Er würde niemandem raten, hier her zurückzukehren, antwortet Salko Mehmedovic auf die Frage, ob die Vertriebenen zurückkehren sollten.

«Es gibt keine Arbeit, keine Perspektive für die Menschen hier. Die wenigen Arbeitsplätze im Bauxit-Minenbetrieb sind längst besetzt und sonst gibt es nichts ausser etwas Landwirtschaft.»

Keine Angst mehr – aber Erinnerungen bleiben

Ganz in der Nähe des Weilers liegt ein von Serben bewohntes Dorf. «Es ist so nahe, dass manchmal die Hühner bis zu unserem Haus kommen», lacht Fatima.

Ob sie keine Angst hätten vor Serben, fragen wir. «Nein, jetzt benehmen sie sich wieder normal» meint Salko Mehmedovic. «Seit dem Zweiten Weltkrieg bis zu diesem Krieg hatten wir nie Probleme mit ihnen.»

Etwas später zeigt er unvermittelt zum Fenster: «Von diesem Hügel gegenüber warfen die Serben ihre Granaten.

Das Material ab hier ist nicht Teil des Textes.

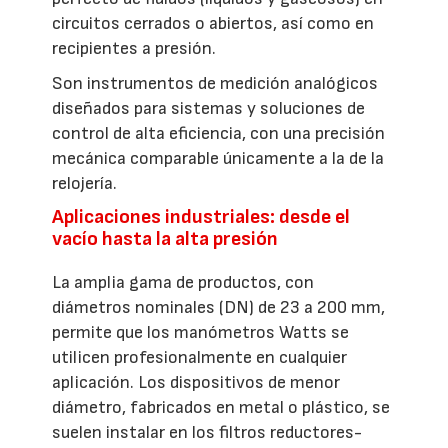
circuitos cerrados o abiertos, así como en
recipientes a presión.
Son instrumentos de medición analógicos
diseñados para sistemas y soluciones de
control de alta eficiencia, con una precisión
mecánica comparable únicamente a la de la
relojería.
Aplicaciones industriales: desde el
vacío hasta la alta presión
La amplia gama de productos, con
diámetros nominales (DN) de 23 a 200 mm,
permite que los manómetros Watts se
utilicen profesionalmente en cualquier
aplicación. Los dispositivos de menor
diámetro, fabricados en metal o plástico, se
suelen instalar en los filtros reductores-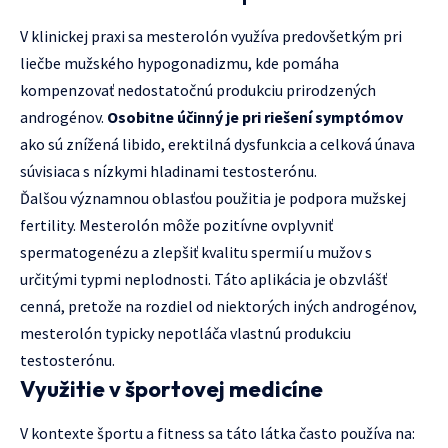
V klinickej praxi sa mesterolón využíva predovšetkým pri
liečbe mužského hypogonadizmu, kde pomáha
kompenzovať nedostatočnú produkciu prirodzených
androgénov.
Osobitne účinný je pri riešení symptómov
ako sú znížená libido, erektilná dysfunkcia a celková únava
súvisiaca s nízkymi hladinami testosterónu.
Ďalšou významnou oblasťou použitia je podpora mužskej
fertility. Mesterolón môže pozitívne ovplyvniť
spermatogenézu a zlepšiť kvalitu spermií u mužov s
určitými typmi neplodnosti. Táto aplikácia je obzvlášť
cenná, pretože na rozdiel od niektorých iných androgénov,
mesterolón typicky nepotláča vlastnú produkciu
testosterónu.
Využitie v športovej medicíne
V kontexte športu a fitness sa táto látka často používa na: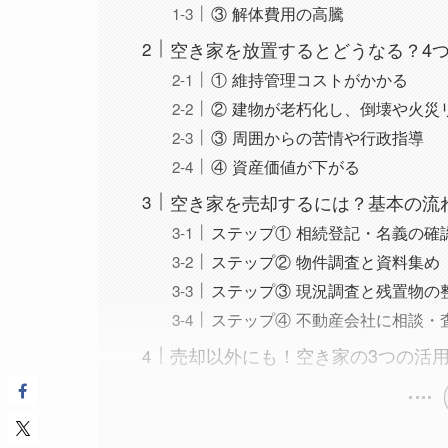
③ 解体費用の高騰
空き家を放置するとどうなる？4
① 維持管理コストがかかる
② 建物が老朽化し、倒壊や火災
③ 周囲からの苦情や行政指導
④ 資産価値が下がる
空き家を売却するには？基本の流
ステップ① 相続登記・名義の確
ステップ② 物件調査と資料集め
ステップ③ 現況調査と残置物の
ステップ④ 不動産会社に相談・
売却以外にも！空き家の3つの活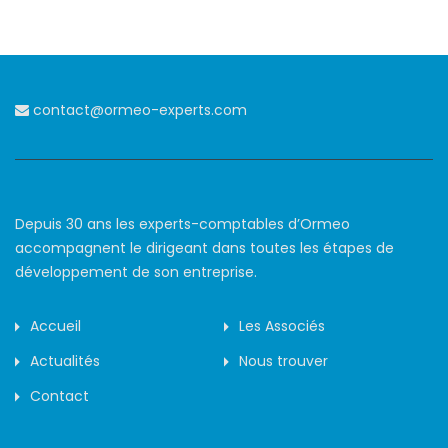
contact@ormeo-experts.com
Depuis 30 ans les experts-comptables d’Ormeo
accompagnent le dirigeant dans toutes les étapes de
développement de son entreprise.
Accueil
Les Associés
Actualités
Nous trouver
Contact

Sie riefen meinen Namen und schrien, ‹hier, trink damit Kaffee!› Jetzt behaupten die serbischen Nachbarn, sie wüssten von nichts!»

Infosüd, Elisabeth Kaestli

Auf Initiative der Schweizer Aussenministerin Micheline Calmy-Rey haben 25 eidgenössische Parlamentarierinnen vor einem Jahr eine Patenschaft für die Frauenorganisation «Vive Zene» in Tuzla (Bosnien-Herzegowina) übernommen.

«Vive Zene» betreut traumatisierte und gewaltbetroffene Frauen und Kinder, zu einem grossen Teil Vertriebene aus Srebrenica. Finanziert wird «Vive Zene» unter anderem von der Direktion für Entwicklung und Zusammenarbeit (DEZA) und von IAMANEH Schweiz.

Vom 5.-9. Juli haben neun der Patenschafts-Parlamentarierinnen «Vive Zene» besucht, um sich zehn Jahre nach dem Massaker von Srebrenica ein Bild der Situation zu machen.

Im Rahmen dieser Reise besuchte ein Teil der Gruppe in der Nähe von Srebrenica auch ein bosnisches Ehepaar, das als Flüchtlinge in der Schweiz gelebt hatte.

In den 1990er-Jahren zerfiel das damalige Jugoslawien in blutigen Konflikten in Teilrepubliken. Der Bosnien-Krieg dauerte von 1992 bis 1995; noch heute sind zur Stabilisierung der Lage internationale Truppen in dem Land; an dem Einsatz unter Leitung der EU beteiligt sich auch die Schweiz.

Die Kämpfe im ehemaligen Jugoslawien kosteten rund 350’000 Menschen das Leben, ungefähr 3,5 Mio. wurden vertrieben. Aus Bosnien-Herzegowina allein fanden rund 10’000 Menschen Zuflucht in der Schweiz.

In allen Konflikten kam es zu ethnischen Säuberungen; das Massaker von Srebrenica ist darunter die schlimmste Gräueltat.